Седьмого июня, на рассвете, обстрел вдруг кончился. Гудящие головы вросших в щели бойцов не сразу это поняли, зато отреагировали на тишину – так, как и положено привыкшим к хаосу вокруг людям: страхом и желанием вжаться в щель поглубже, потому что она стала единственной вещью, отделяющей жизнь от смерти.
– Готовность!!! – орал я, и мне вторили остальные командиры. – Не расслабляться, бойцы – щас попрут! Все на позиции!!!
В звон в голове вклинился гул. Другой – не с небес, а понятный, привычный и честный: от тысяч сапог и громких команд на немецком. По всей линии щёлкали затворы. Хасанов в третьем отделении негромко, сухо расставлял людей: «Колька – сюда. Федя – за камень. Гранаты ближе». Принял хозяйство Владимира. Другое, но принял.
Жизнь и война шли дальше, рука об руку, и не давали остановиться даже для того, чтобы похоронить хорошего человека. Ничего не попишешь – на нейтралке появились серые цепи, а значит появилась возможность наконец‑то поработать нормально. Прицелившись из своей снайперки в машущего руками унтера, я нажал на спуск.
Глава 11
Унтер упал на спину и не встал. Я передёрнул затвор и поймал в перекрестье следующего – того, кто махал рукой, поднимая залёгших. Попал. Третий штурм Севастополя начался для меня вот так буднично, с двух выстрелов по тем, без кого цепь идет хуже. Привычная работа, и омрачает ее даже не знание будущего, а знание количества оставшихся у роты патронов.
Фашисты пошли по всему фронту разом.

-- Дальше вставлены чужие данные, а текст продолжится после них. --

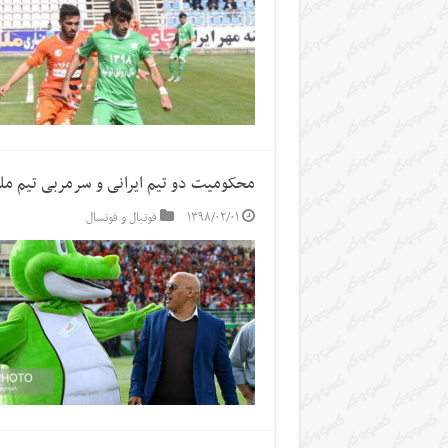
محکومیت دو تیم ایرانی و سرمربی تیم ملی د
۱۳۹۸/۰۲/۰۱
فوتبال و فوتسال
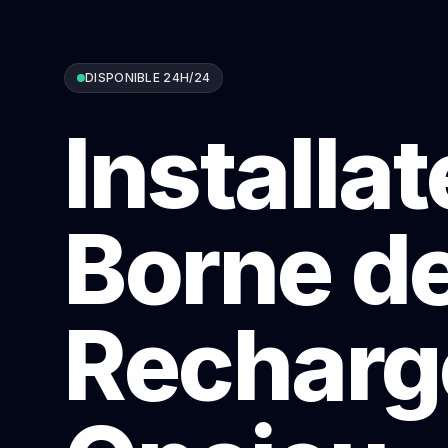
DISPONIBLE 24H/24
Installa
Borne d
Recharg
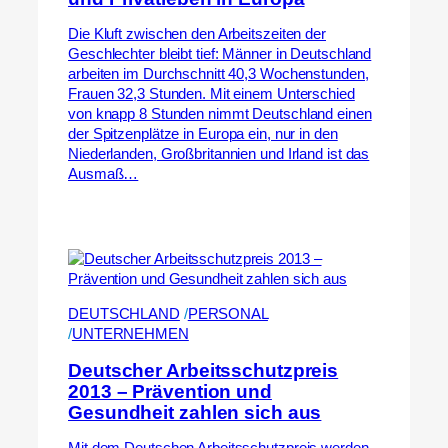
Die Kluft zwischen den Arbeitszeiten der
Geschlechter bleibt tief: Männer in Deutschland
arbeiten im Durchschnitt 40,3 Wochenstunden,
Frauen 32,3 Stunden. Mit einem Unterschied
von knapp 8 Stunden nimmt Deutschland einen
der Spitzenplätze in Europa ein, nur in den
Niederlanden, Großbritannien und Irland ist das
Ausmaß…
DEUTSCHLAND
 /
PERSONAL
/
UNTERNEHMEN
Deutscher Arbeitsschutzpreis
2013 – Prävention und
Gesundheit zahlen sich aus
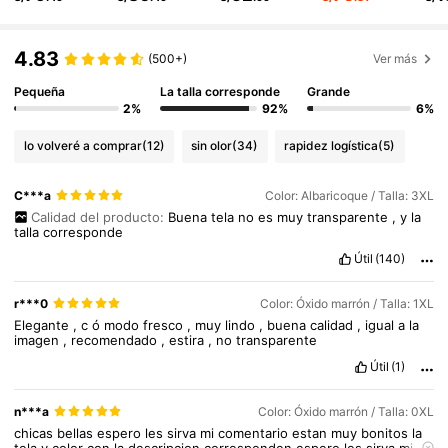
4.83
(500+)
Ver más
Pequeña
La talla corresponde
Grande
2%
92%
6%
lo volveré a comprar
(12)
sin olor
(34)
rapidez logística
(5)
C***a
Color: Albaricoque / Talla: 3XL
Calidad del producto:
Buena
tela
no
es
muy
transparente
,
y
la
talla
corresponde
Útil
(140)
r***0
Color: Óxido marrón / Talla: 1XL
Elegante
,
c
ó
modo
fresco
,
muy
lindo
,
buena
calidad
,
igual
a
la
imagen
,
recomendado
,
estira
,
no
transparente
Útil
(1)
n***a
Color: Óxido marrón / Talla: 0XL
chicas
bellas
espero
les
sirva
mi
comentario
estan
muy
bonitos
la
tela
y
color
con
la
descripcion
corresponden
espero
les
sirva
mi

После недели артиллерийского ада, перепахавшего наши позиции в лунный пейзаж, немцам казалось – и небезосновательно – что держать позиции здесь некому. Но мы держали. Из перемолотых щелей, из заваленных окопов поднимались серые, шатающиеся от голода и контузий люди и встречали наступающие цепи огнём. Ничего героического здесь не было – одна голая злость на тех, из‑за кого пришлось неделю лежать в щели и из‑за кого пришлось голодать многие месяцы.
– По местам! – не забывал я выкрикивать команды. – Подпускать! Бить наверняка – патронов мало!
Давно подвозов не было, и ротный строго‑настрого запретил командирам и Бережному рассказывать бойцам настоящие цифры. Не цинками считать приходится, пачками.
Первым в моем отделении умер тот контуженный, которого зацепило взрывной волной, убившей Владимира. Немного отлежавшись ночью, утром он встал в строй – не было возможности его в тылы отлежаться нормально отвезти, каждый ствол на счету. Боец занял позицию как все, но команды слышал плохо и с опозданием. Когда немцы пошли на штурм, а для его прикрытия ударили минометы, боец замешкался и получил осколок в висок, умерев раньше, чем поняв отчего. Я даже имени его запомнить не успел – пришел позавчера, контузию получил вчера, а сегодня уже убило.
Цепи накатывали волнами – откатятся, перегруппируются, пойдут снова. У врага были силы, железо, у них было небо – над нами весь день висела «рама», корректировщик, и стоило где‑то скопиться нашим, как туда тут же прилетало. У нас были камень, праведная злоба и тающий боезапас. Размен не в нашу пользу, и я это знал лучше всех – я же помнил, чем кончится. Но помнить и сдаться – разные вещи. Сдаться я не собирался. И никто рядом не собирался.
– Гонтаренко, длинными придержи лощину! – крикнул я.
ZB в руках Гонтаренко отозвался сразу – длинной, расчётливой очередью прошёлся по лощине, где скапливались враги для броска. Хороший пулемётчик. Лучший из всех, кого я знаю. Уже и Прохорова нет, с которым мы этот ZB добыли ещё под Одессой, а пулемет есть. Прошел с нами через все – эвакуацию, зиму, голод, и теперь продолжает стоять с нами на крайнем рубеже. Гонтаренко, даром что флотский, к нему прикипел похлеще, чем к жене. Шутил, что после войны заберёт домой и поставит в красный угол.